--- RECORDS FOR THIS EXERCISE ---

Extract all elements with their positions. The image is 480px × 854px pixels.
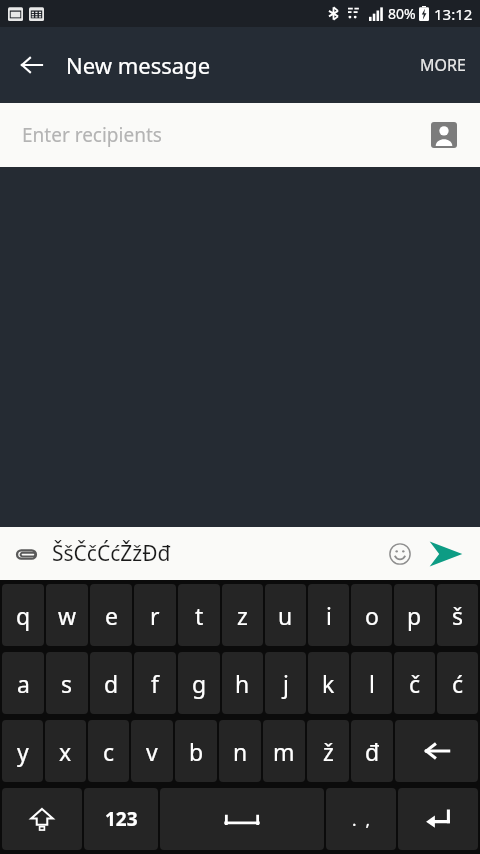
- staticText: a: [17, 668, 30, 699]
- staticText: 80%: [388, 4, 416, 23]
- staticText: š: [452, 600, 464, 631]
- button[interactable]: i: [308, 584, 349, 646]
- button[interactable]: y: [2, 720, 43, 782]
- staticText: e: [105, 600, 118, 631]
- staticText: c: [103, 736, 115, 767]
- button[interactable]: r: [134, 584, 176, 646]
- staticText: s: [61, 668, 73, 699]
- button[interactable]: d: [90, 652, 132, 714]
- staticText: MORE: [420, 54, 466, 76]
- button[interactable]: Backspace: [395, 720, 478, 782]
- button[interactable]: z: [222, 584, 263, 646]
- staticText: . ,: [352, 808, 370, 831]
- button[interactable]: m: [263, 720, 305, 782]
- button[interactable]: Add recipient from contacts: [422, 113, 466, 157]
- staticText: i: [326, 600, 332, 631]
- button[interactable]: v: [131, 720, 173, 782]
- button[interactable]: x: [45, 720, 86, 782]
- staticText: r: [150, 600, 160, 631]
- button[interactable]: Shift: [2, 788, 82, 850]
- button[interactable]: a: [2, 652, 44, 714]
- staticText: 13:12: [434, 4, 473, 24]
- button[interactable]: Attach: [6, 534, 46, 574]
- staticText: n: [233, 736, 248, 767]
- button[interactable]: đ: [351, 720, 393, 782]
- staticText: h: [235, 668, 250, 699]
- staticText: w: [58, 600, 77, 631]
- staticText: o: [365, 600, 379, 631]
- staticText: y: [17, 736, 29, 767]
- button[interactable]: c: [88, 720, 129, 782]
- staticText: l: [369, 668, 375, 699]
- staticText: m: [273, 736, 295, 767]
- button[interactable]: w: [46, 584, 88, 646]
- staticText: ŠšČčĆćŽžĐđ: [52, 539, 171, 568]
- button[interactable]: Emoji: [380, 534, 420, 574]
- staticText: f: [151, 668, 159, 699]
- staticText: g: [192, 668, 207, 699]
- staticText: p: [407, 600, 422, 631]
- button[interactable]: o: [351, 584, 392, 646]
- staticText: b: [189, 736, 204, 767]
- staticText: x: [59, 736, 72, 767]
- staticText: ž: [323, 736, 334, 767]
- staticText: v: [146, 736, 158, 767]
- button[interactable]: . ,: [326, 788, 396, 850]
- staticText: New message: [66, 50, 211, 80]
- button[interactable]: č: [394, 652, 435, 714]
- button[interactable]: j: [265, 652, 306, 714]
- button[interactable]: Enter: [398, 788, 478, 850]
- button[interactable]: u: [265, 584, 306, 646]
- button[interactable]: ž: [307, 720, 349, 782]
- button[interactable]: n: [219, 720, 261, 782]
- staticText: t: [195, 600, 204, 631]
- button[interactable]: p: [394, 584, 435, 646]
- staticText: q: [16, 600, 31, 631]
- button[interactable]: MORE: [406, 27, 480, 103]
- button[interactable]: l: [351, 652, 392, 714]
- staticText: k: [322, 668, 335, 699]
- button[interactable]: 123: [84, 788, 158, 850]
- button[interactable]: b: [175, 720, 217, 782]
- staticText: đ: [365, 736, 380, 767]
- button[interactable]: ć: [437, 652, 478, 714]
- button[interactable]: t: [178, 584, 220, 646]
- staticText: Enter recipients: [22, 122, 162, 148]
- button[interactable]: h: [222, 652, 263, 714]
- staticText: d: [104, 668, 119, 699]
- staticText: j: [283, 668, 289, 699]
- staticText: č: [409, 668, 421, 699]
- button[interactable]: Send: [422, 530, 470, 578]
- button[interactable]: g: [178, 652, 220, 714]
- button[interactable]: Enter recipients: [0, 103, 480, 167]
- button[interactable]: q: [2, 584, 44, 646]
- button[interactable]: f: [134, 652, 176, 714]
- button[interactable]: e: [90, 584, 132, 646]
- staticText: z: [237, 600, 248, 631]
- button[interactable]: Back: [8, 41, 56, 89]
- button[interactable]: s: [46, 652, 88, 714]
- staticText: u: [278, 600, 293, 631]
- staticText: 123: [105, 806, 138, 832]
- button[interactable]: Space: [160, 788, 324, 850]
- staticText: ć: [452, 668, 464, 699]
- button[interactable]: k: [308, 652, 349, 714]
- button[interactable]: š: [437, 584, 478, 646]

---

Look over the records. Copy the lines that include the word "recipients".

> THE COMPLETED TASK
- staticText: Enter recipients: [22, 122, 162, 148]
- button[interactable]: Enter recipients: [0, 103, 480, 167]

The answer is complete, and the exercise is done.